Many of the enquiries we receive are about one aspect of running Britain’s rail network in particular: vegetation management. In this feature, we take a look at how we balance the careful relationship between nature, the views of communities, and our commitment to keeping the railway safe and reliable.


How we manage trees, bushes and wildlife trackside is an issue close to people’s hearts, especially for our lineside neighbours – anyone who lives next to the railway.

Sometimes perceived as simply ‘cutting back trees,’ vegetation management requires detailed assessment, public consultation and a lot of thought into the best way of cultivating a respectful balance between Britain’s lineside biodiversity and ensuring a safe, efficient railway.

Our vegetation management teams across Britain clear trees and foliage to keep the railways safe for passengers and our trackside workers, and to help train services continue to run reliably in all weathers.

Recent winter storms have highlighted the importance of keeping the railway clear of vegetation, with trees that are very tall or in bad condition posing a real risk in high winds, potentially falling and blocking the track or damaging overhead lines, and to enable examinations of earthworks and structures. Any repairs could lead to delays and have knock-on effects on the network. Trees and branches could also potentially collide with trains, and so pose a safety risk for passengers.

Vegetation management is a long-term strategy that also saves on costs. Reacting to damage caused by trees falling on the line, and the resulting delays, costs far more than the investment required for planned work.


Vegetation: Quick Facts
  • There's 20,000 miles of railway in Britain, and an estimated 2.5 million trees alongside much of it 
  • In 2013-2014 there were 1,800 incidents with trees that disrupted the network

Multiple teams; one aim

Vegetation management is more than just the work of one team – it’s a co-ordinated effort between different professionals within Network Rail’s route teams.

Throughout the year, our maintenance teams trim back any plants that are starting to encroach on the railway, and which haven’t yet been cleared as part of our vegetation programmes. This is a temporary measure before our specialist vegetation teams can begin their work.
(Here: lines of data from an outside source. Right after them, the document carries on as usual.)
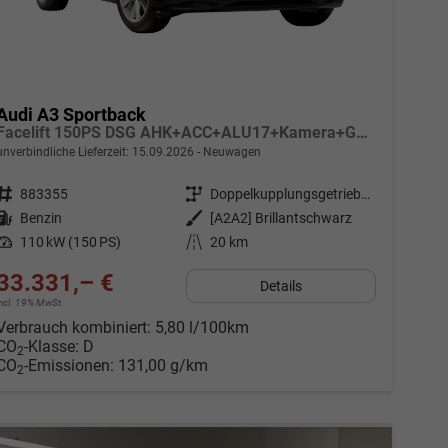
Audi A3 Sportback
Facelift 150PS DSG AHK+ACC+ALU17+Kamera+GV3+Sitzheizung
unverbindliche Lieferzeit:
15.09.2026
Neuwagen
Fahrzeugnr.
883355
Getriebe
Doppelkupplungsgetriebe (DSG)
Kraftstoff
Benzin
Außenfarbe
[A2A2] Brillantschwarz
Leistung
110 kW (150 PS)
Kilometerstand
20 km
33.331,– €
Details
incl. 19% MwSt.
Verbrauch kombiniert:
5,80 l/100km
CO
-Klasse:
D
2
CO
-Emissionen:
131,00 g/km
2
Project teams will also clear vegetation to make space for new infrastructure, or so that they can carry out work safely.


Above: Orange Army teams work to clear vegetation during a line possession

Before the work starts

Our vegetation programme is carefully planned before work begins on site, sometimes years in advance.

We use our specially developed Geo-RINM viewer – which we’ve developed using data from across Network Rail, and which shows an aerial view of our land, with depth and surface details – to initially scope out the area. This can indicate areas that need attention before we carry out risk assessments of the railway and the existing vegetation on site.

Planning applications are required if the works are in a Conservation Area, and we work closely with local authority tree officers to make sure the correct procedures are followed for any works needed to trees that are subject to tree preservation orders or within a Conservation Area.

Environmental law

Ecological surveys help us to identify any habitats and evidence of legally protected species, so we can identify steps to avoid or minimise the impact of the work on any protected species that may be present.

The ecology reports highlight key indications and evidence of certain species, such as badger setts or potential bat roosts, which all staff on site will be made aware of as part of Works Delivery environmental process.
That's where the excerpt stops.